He drew me up from the desolate pit,
out of the miry bog,
and set my feet upon a rock,
making my steps secure.
He put a new song in my mouth,
a song of praise to our God.
You have multiplied, O Lord my God,
your wondrous deeds and your thoughts toward us;
none can compare with you.
Were I to proclaim and tell of them,
they would be more than can be counted.”
God has raised David up and out of some tricky situations several times. The first time we meet David he’s in trouble. He’s a small shepherd kid and he is pitted against a giant. He wins the fight and proves God’s goodness. In his praise, David is thanking God for delivering him from all of the bad ish he’s been in before, but he is also remembering God’s faithfulness and takes assurance and hope from remembering those difficult times.
David goes onto tell God that he is working really hard for the Lord. He’s not keeping his mouth shut about any of the struggles he has gone through and is letting everyone know that it was because of God that he has been delivered and redeemed.

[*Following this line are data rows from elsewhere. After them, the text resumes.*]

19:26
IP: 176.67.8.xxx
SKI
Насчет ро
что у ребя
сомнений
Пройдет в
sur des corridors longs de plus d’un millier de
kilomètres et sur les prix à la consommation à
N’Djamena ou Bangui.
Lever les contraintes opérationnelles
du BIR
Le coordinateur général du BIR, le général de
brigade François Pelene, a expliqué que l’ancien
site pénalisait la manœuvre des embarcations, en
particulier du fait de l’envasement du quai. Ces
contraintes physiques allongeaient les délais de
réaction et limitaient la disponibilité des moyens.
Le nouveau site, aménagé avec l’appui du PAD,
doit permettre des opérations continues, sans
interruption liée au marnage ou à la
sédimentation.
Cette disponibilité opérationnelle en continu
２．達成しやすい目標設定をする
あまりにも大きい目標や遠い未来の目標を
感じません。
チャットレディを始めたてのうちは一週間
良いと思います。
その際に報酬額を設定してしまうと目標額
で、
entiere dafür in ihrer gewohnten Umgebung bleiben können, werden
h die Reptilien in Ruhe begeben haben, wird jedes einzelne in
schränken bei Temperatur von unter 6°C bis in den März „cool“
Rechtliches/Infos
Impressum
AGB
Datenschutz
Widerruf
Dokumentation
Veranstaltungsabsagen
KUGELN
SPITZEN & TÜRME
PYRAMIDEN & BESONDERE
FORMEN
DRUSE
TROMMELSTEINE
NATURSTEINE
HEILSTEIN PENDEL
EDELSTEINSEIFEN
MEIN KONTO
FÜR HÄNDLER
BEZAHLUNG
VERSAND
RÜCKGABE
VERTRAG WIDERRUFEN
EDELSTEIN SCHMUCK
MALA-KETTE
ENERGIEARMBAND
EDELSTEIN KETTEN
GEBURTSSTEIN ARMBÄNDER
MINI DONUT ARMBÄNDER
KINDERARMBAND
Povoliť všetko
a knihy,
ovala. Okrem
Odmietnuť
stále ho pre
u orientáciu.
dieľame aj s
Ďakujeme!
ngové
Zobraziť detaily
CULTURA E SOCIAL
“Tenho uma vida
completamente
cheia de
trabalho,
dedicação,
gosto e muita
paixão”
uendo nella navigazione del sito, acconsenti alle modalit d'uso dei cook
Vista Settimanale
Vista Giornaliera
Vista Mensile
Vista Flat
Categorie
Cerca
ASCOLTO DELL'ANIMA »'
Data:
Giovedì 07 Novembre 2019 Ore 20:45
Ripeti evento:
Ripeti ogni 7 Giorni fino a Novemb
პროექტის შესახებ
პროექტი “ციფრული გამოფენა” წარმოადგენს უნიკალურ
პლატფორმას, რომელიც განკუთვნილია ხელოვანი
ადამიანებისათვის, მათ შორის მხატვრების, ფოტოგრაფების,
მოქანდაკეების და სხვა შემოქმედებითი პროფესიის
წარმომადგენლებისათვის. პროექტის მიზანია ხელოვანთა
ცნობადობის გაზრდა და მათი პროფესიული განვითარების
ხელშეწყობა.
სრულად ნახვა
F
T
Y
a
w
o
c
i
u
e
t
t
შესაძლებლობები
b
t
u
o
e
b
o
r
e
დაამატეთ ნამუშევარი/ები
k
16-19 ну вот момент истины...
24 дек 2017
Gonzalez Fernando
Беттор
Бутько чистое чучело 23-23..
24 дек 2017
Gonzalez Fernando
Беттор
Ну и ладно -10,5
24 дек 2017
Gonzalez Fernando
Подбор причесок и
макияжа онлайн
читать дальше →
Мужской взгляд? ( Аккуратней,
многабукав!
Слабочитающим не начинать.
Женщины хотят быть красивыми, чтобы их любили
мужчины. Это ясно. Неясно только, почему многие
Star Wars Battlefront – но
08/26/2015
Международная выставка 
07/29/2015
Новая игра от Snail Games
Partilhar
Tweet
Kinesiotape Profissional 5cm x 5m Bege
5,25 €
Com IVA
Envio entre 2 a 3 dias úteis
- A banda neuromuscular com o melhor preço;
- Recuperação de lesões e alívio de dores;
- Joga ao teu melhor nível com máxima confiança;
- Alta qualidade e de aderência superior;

“I have told the glad news of deliverance
in the great congregation;
see, I have not restrained my lips,
as you know, O Lord.
I have not hidden your saving help within my heart,
I have spoken of your faithfulness and your salvation;
I have not concealed your steadfast love and your faithfulness
from the great congregation.”
This part is so important. It is so incredibly profound to share your grief and your trouble with other people in your community for many reasons. First, it allows us to verbalize the trouble we are experiencing and allows us to work through our thoughts in a healthy way. Second, it forces us to be in our community of support when all we want to do is hide away. We need community. We need shoulders to lean on and people to cry with. We need to hear others tell us that they love us and are here for us in times of our deepest trouble. Speaking God’s faithfulness and salvation aloud to friends and family gives us the opportunity to share and to remember God’s unfailing love and faithfulness.
In verse 11, David begins the part of this prayer in which he is asking for help.
“Do not, O Lord, withhold
your mercy from me;
let your steadfast love and your faithfulness
keep me safe forever.
For evils have encompassed me
my iniquities have overtaken me,
until I cannot see;
they are more than the hairs of my head,
and my heart fails me.”
That’s some heavy suffering. And I feel that so hard sometimes. Do you ever have those moments where you’re half praying, half exasperated, half giving up when you just kind exclaim “OH MY GOD WHAT IS EVEN HAPPENING RIGHT NOW?” Just me? Okay. Let’s look at the last part of David’s Psalm.
“Be pleased, O Lord, to deliver me;
O Lord, make haste to help me.
Let all those be put to shame and confusion
who seek to snatch away my life;
let those be turned back and brought to dishonor
who desire my hurt.
Let those be appalled because of their shame
who say to me, ‘Aha, Aha!’
But may all who seek you
rejoice and be glad in you;
may those who love your salvation
say continually, “Great is the Lord!”
As for me, I am poor and needy,
but the Lord takes thought for me.
You are my help and my deliverer;
do not delay, O my God.”
I do not usually pray for God to put shame to those who hurt me or harm me, but David lived in a very different time. I usually ask God to change the hearts of those who wish to hurt me or cause me trouble.
David ends his prayer by praising God again as well as yielding to God’s will in his life. He knows that he is poor and needy (probably in spirit, since David was a king and didn’t want for much in his adult life), but he knows that God looks after him.
We know this is true based on 1 and 2 Samuel, which tell the story of David being king and the close relationship he has with God. And even though there aren’t books written about it, God is that close to you as well.
God wants to live in your heart. God wants to fill up ever corner of your being, even the messed up, dark, sad, dusty parts. God wants to pull you up out of the pit you are in and set you back on firm land. God wants to deliver you from your grief and your suffering.